I coupled this with becoming certified in Laban Movement Analysis in 1985. The Laban work is an inexhaustible medium, which gives me a language to originally innovate form. This time was also my initial foray into the inclusion of voice, sound, song, text and set into my work. These processes initiated the path of my artistry.
I am an independent artist, a performer, choreographer, improviser, mentor and teacher. And I am a constant student of myriad somatic practices.
And then…somewhat like Alice down the rabbit hole, I found myself living in New York City, Berlin, and Amsterdam from 1988–1994. This profoundly shaped me as an artist. I wrestled with cultural differences, witnessed the dismantling of the Berlin wall, and was on faculty at the School for New Dance Development in Amsterdam from 1991–1994. Participation in the European contemporary dance milieu informed my aesthetic. In 1994, I returned to Canada, the country of my birth, and completed an MFA in Interdisciplinary Studies in the School for Contemporary Arts at Simon Fraser University in 1996.
I have always sought out diversity in work contexts: urban, rural, community-based populations, academia, and the professional milieu. I have traversed Canada from the Yukon to the Queen Charlotte Islands to Calgary to Regina to Quebec City and Montreal, dancing. This diversity informs my aesthetic and my understanding of how my work is accessible to a public.
The accessibility is embodied presence, the recognition of our commonality, the collective unconscious.

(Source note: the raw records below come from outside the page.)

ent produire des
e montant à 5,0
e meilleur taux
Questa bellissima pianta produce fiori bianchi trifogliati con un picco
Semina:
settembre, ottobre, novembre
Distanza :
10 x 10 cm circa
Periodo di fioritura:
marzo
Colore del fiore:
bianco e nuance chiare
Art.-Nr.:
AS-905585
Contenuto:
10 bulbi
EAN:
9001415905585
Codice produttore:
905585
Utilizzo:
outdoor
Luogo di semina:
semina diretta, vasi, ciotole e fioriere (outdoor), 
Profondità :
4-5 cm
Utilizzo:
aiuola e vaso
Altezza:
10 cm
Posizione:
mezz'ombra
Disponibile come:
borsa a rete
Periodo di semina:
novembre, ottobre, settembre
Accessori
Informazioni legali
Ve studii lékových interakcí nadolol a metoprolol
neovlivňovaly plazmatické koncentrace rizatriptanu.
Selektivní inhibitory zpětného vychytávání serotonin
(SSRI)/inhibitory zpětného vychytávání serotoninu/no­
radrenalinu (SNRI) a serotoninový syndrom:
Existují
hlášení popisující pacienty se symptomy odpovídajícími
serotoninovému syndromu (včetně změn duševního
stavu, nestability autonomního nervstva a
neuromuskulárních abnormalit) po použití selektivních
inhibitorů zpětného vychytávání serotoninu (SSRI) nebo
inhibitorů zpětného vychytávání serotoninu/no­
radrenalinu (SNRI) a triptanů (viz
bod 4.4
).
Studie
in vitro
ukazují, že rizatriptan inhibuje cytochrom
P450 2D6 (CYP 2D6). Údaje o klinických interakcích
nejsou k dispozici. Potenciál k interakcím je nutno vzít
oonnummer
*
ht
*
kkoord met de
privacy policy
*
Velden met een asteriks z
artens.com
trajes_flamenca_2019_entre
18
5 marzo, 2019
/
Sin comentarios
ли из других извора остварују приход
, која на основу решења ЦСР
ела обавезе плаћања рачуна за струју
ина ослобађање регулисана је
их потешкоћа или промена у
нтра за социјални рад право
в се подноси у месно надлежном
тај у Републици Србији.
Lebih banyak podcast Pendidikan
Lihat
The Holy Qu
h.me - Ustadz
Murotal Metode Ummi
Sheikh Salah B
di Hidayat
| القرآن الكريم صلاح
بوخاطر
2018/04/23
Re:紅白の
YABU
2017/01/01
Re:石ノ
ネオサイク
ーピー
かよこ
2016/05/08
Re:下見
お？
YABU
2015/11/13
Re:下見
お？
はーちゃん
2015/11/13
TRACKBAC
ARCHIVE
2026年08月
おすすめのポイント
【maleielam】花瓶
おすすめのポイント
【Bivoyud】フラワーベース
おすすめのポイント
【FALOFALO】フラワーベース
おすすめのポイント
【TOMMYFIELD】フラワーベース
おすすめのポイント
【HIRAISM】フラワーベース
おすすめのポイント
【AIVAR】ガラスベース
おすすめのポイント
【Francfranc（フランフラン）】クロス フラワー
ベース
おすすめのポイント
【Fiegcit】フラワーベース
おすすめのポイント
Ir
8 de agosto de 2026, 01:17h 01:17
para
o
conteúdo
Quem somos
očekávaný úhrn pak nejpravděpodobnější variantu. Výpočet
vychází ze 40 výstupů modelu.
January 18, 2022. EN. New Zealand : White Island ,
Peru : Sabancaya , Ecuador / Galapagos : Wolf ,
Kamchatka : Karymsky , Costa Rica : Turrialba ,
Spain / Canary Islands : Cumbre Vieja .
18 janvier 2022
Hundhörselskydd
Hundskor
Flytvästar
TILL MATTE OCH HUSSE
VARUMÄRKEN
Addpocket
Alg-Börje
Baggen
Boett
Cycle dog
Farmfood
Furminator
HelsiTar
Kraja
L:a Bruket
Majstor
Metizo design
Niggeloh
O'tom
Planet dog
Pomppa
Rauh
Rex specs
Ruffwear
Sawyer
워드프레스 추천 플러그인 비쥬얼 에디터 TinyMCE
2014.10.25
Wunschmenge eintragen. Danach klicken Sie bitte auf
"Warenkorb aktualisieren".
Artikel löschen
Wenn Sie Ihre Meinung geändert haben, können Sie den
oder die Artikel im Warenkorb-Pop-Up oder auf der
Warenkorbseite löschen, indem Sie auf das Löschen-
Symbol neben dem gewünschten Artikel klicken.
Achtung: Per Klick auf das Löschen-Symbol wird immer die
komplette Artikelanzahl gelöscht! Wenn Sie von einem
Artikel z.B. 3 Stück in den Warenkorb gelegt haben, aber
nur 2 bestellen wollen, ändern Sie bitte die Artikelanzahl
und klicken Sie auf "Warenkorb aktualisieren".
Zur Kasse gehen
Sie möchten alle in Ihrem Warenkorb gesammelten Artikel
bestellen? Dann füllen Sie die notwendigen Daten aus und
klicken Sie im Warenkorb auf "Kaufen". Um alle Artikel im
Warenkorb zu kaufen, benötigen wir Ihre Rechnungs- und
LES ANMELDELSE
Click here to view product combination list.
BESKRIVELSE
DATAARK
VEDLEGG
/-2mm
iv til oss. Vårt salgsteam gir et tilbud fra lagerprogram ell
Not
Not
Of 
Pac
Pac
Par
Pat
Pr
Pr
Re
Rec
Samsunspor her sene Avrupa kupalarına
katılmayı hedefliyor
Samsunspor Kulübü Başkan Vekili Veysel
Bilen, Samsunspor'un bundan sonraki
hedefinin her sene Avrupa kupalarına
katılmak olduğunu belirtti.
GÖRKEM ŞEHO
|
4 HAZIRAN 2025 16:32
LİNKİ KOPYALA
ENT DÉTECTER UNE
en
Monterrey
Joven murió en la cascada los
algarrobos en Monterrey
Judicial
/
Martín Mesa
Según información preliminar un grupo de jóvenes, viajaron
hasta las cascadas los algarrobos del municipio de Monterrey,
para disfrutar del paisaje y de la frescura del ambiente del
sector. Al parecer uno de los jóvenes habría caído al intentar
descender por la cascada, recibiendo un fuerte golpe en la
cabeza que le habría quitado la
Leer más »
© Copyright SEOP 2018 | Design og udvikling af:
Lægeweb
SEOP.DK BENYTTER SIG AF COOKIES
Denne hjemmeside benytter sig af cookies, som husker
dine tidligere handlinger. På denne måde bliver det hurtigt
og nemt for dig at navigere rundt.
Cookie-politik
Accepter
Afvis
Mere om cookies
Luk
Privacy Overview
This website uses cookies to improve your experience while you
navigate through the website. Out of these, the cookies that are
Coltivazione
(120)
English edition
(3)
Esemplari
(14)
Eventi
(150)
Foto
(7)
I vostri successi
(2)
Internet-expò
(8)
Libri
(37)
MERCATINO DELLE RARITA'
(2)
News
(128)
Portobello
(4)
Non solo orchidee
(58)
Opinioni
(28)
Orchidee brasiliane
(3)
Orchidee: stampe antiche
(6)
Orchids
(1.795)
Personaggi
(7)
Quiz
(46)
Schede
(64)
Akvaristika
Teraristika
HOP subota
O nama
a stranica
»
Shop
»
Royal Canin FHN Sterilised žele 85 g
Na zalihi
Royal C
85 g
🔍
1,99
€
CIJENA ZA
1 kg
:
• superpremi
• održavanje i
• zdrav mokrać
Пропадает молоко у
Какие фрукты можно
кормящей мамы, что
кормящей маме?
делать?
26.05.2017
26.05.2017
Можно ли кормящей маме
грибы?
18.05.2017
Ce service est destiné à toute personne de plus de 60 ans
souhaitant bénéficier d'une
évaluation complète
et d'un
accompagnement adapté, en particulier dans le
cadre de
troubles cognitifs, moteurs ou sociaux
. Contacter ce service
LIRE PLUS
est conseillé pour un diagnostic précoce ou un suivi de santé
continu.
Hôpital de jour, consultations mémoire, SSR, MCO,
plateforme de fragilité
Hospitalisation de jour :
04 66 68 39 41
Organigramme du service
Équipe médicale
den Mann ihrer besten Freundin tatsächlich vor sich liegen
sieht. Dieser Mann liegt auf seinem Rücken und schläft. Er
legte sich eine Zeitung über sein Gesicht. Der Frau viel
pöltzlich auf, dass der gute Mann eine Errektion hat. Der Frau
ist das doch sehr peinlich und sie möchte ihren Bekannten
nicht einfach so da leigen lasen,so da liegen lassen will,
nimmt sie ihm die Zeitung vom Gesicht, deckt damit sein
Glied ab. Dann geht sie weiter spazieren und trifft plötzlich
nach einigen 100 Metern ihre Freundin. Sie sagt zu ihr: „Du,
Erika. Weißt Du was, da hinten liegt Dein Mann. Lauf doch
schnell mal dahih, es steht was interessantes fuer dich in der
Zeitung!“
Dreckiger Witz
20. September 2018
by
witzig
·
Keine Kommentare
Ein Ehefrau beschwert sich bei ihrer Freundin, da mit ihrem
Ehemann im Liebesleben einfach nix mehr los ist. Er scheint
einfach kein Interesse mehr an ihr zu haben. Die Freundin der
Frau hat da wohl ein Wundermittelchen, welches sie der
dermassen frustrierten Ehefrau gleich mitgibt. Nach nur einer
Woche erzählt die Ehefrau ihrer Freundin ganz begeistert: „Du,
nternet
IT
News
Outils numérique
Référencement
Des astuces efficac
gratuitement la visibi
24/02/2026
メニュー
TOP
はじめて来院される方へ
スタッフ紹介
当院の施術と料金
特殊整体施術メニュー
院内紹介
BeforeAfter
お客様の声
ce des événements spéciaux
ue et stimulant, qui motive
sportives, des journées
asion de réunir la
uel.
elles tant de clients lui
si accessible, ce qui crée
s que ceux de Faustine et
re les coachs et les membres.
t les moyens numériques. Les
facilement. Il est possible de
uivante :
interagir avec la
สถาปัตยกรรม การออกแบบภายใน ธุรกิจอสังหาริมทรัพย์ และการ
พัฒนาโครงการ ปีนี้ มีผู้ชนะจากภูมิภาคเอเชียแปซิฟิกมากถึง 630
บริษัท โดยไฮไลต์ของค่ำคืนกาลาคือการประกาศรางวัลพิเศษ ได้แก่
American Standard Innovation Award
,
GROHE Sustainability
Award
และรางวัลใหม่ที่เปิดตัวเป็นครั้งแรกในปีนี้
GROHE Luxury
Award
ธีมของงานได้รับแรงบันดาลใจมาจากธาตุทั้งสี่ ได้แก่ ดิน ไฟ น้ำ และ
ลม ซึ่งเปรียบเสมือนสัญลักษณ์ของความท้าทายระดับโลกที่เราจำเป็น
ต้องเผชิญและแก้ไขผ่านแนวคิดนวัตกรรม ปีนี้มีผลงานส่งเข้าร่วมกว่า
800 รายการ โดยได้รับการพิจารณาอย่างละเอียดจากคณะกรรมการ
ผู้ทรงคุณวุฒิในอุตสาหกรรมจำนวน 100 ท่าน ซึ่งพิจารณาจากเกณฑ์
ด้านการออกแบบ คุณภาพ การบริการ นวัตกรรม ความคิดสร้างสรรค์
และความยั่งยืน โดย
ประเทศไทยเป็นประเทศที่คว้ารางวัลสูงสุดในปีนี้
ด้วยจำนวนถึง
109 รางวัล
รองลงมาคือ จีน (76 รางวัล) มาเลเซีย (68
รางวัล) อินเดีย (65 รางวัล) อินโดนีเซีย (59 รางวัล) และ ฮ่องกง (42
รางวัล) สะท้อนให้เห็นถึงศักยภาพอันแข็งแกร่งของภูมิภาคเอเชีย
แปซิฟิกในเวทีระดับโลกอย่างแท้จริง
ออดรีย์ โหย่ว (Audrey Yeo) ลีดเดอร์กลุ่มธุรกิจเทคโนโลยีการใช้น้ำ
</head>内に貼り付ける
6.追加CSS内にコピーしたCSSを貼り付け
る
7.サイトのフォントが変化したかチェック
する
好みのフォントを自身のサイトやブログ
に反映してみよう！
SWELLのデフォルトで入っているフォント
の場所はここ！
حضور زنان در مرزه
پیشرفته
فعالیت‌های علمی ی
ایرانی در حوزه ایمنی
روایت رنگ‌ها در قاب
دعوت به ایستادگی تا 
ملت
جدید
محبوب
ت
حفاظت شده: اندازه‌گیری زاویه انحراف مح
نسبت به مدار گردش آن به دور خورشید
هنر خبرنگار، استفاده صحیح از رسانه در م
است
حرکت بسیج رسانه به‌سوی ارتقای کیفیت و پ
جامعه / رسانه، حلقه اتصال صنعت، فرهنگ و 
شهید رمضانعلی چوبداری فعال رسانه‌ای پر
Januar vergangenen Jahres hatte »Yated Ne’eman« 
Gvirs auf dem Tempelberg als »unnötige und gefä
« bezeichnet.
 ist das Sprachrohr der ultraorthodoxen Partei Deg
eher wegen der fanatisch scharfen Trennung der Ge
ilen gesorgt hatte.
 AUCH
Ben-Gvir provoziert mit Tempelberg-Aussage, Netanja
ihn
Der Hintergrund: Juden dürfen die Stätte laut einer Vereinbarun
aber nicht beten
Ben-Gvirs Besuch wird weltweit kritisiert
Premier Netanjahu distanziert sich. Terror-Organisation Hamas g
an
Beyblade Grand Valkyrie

Collaboration is pivotal to the nature of my work and has deepened in my years in Canada. An ongoing collaboration with composer James B. Maxwell is instrumental to my choreography. The work created is the composite of both our imaginations. I have also performed with improvisation artists Marc Boivin, Peter Bingham, Lin Snelling and Peggy Lee. Further collaborators include lighting designer James Proudfoot, sculptor John Noestheden, actors Andrew Olewine and Billy Marchenski, and singer Carol Sawyer.
Internationally my work has been presented throughout the U.S. the U.K., the Netherlands, Germany, Spain and Croatia. Numerous artist in residences and commissions have supported the creation and dissemination of my work and my work has been funded by the Canada Council for the Arts, the BC Arts Council, Link Dance Foundation, the Canadian Embassy in Bonn, private donations and the King County and Seattle Arts commission. In 2020, I received the Isadora Award for my outstanding contribution to the BC dance milieu and, in 2022, I received the Lola McLaughlin Legacy Award.
I am also a dahlia nut and have grown 18 varieties of dahlias in public spaces for over 15 years.